Problem description> Copy each line of the data beneath in which the word "puesto" appears.

===== Exercise material

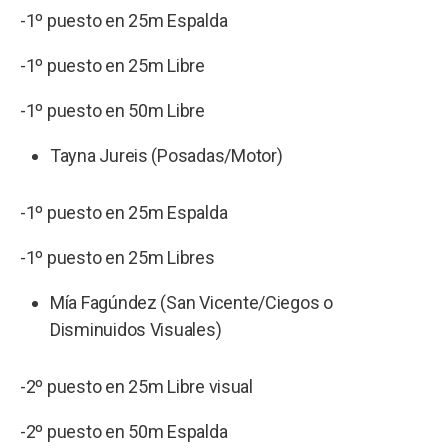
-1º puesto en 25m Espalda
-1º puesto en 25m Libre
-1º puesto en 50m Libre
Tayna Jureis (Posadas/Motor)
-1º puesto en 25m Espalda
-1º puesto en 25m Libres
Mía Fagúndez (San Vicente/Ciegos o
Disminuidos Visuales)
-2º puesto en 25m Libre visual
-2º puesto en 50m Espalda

==========

Response area>
-1º puesto en 25m Espalda
-1º puesto en 25m Libre
-1º puesto en 50m Libre
-1º puesto en 25m Espalda
-1º puesto en 25m Libres
-2º puesto en 25m Libre visual
-2º puesto en 50m Espalda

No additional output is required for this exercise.